Allam admet avoir pensé à se convertir au Christianisme en s’installant en Italie, afin de mieux s’intégrer, mais il n’a jamais franchi le pas. Il n’a aucun lien avec les Coptes. La note de l’éditeur de son livre Vincere la paura résume ainsi la présentation d’Allam: «Magdi Allam se décrit lui-même comme un Musulman laïque né et élevé dans l’Égypte de Nasser» («Magdi Allam racconta se stesso, musulmano laico nato e cresciuto nell’Egitto di Nasser»).

D’où sort donc la calomnie de Ramadan sur l’identité copte d’Allam? D’une antipathie entre les deux hommes, tous deux Européens d’origine égyptienne. Par exemple, l’autobiographie d’Allam contient une «lettre ouverte à Tariq Ramadan» («Lettera aperta a Tariq Ramadan») qui présente Ramadan comme un extrémiste, et à la suite du refus d’Allam d’apparaître avec lui, le PEN American Center a refusé d’octroyer un prix à Ramadan.

Ramadan n’est pas seul à répandre cette version des choses; il est assisté de l’Unione delle Comunità ed Organizzazioni Islamiche in Italia (Union des communautés et organisations musulmanes en Italie) et d’un certain Miguel Martinez, un polémiste qui mène une campagne prolongée de calomnie et de discrédit contre Allam.
Qualifier Allam de copte a au moins pour effet d’émousser sa forte voix anti-islamiste. Au pire, le faire passer pour un apostat met sa vie en danger. Ce n’est pas un secret qu’Allam ne peut plus se déplacer sans une escorte permanente de plusieurs gardes du corps fournie par l’État. En participant ainsi à la mise en danger d’un penseur musulman courageux, Ramadan se déshonore définitivement.
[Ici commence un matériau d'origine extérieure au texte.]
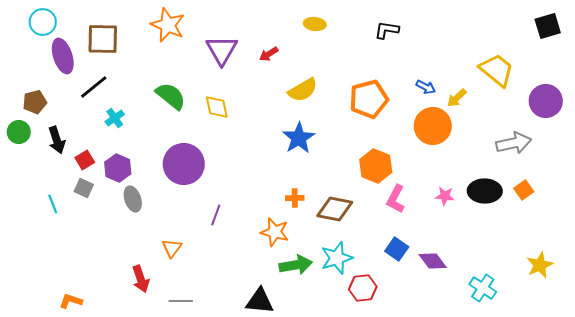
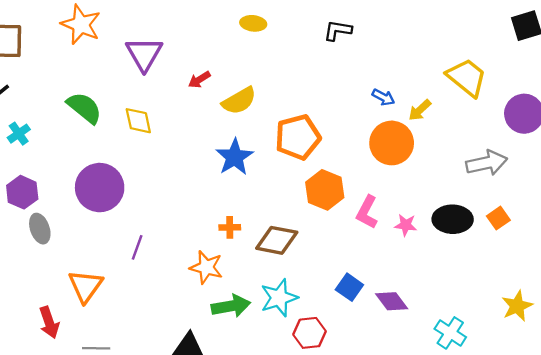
red arrow: (269, 54) -> (199, 80), moved
orange pentagon: (369, 99) -> (298, 137), moved
pink L-shape: (396, 199) -> (367, 212), moved
orange triangle: (172, 248) -> (86, 286), size x1.5

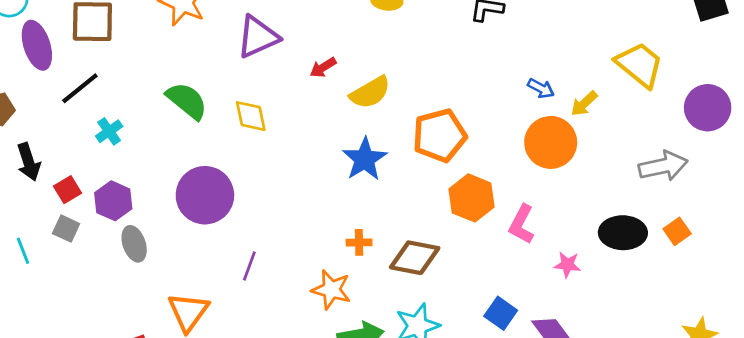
purple triangle: (144, 54) -> (258, 37), turned 36
pink star: (406, 225) -> (567, 265), moved

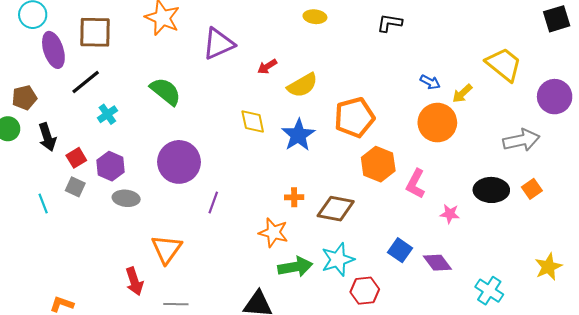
yellow diamond: (251, 116) -> (253, 122), moved
gray ellipse: (134, 244) -> (126, 198), turned -65
purple line: (249, 266) -> (213, 202), moved

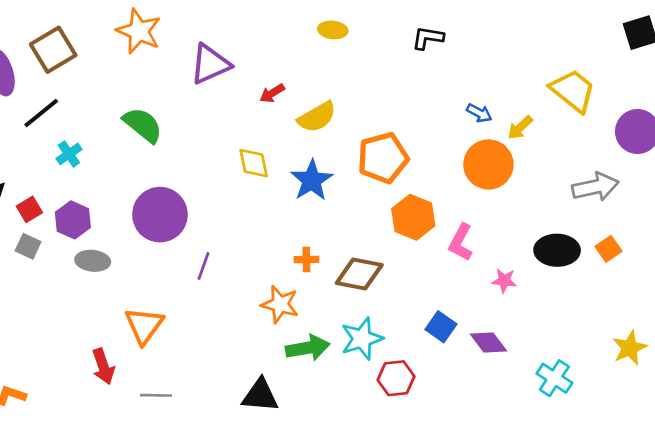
brown square: (95, 32) -> (53, 50), turned -32

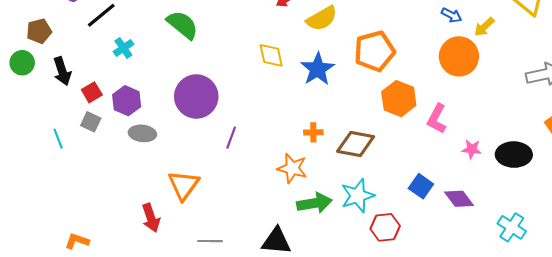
black ellipse: (557, 250) -> (514, 155), moved
gray line: (156, 395) -> (210, 241), moved

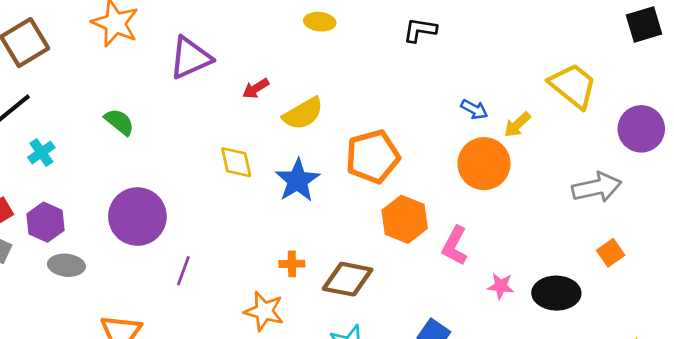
green semicircle: (183, 25) -> (119, 122), size x0.7

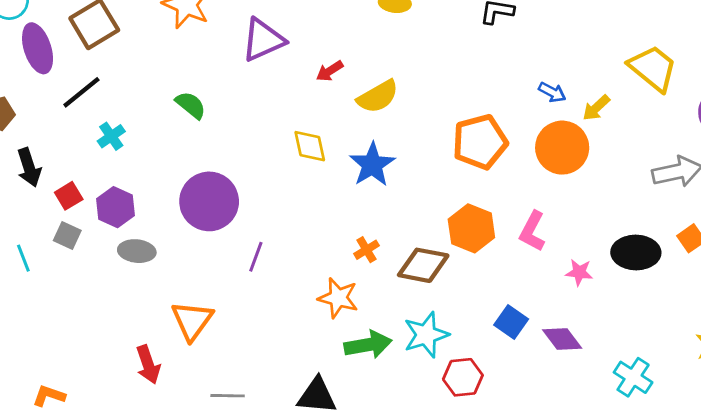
orange pentagon: (373, 157) -> (480, 142), moved
orange hexagon: (405, 219) -> (471, 228), moved
orange cross: (292, 264) -> (366, 250), turned -30
black ellipse: (556, 293) -> (636, 252), moved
Donc, pour résumer: Magdi Allam est né musulman, a grandi musulman et se présente aujourd’hui encore comme un Musulman. Mais Ramadan le dit chrétien. J’ai appelé à soutenir Allam. Ramadan dit que j’ai «menti».

Chère lectrice, cher lecteur: qui est le menteur ici, à votre avis?

Un dernier indice: ce n’est pas le premier démêlé public de Ramadan avec la vérité. Voici deux autres cas:

(1) Il justifia le meurtre d’Israéliens, prétendit ne pas l’avoir fait puis a été confondu par un enregistrement de ses paroles.
(2) Il déclara par deux fois, erronément, que j’étais à l’origine de son exclusion des États-Unis, puis il nia avoir jamais dit cela.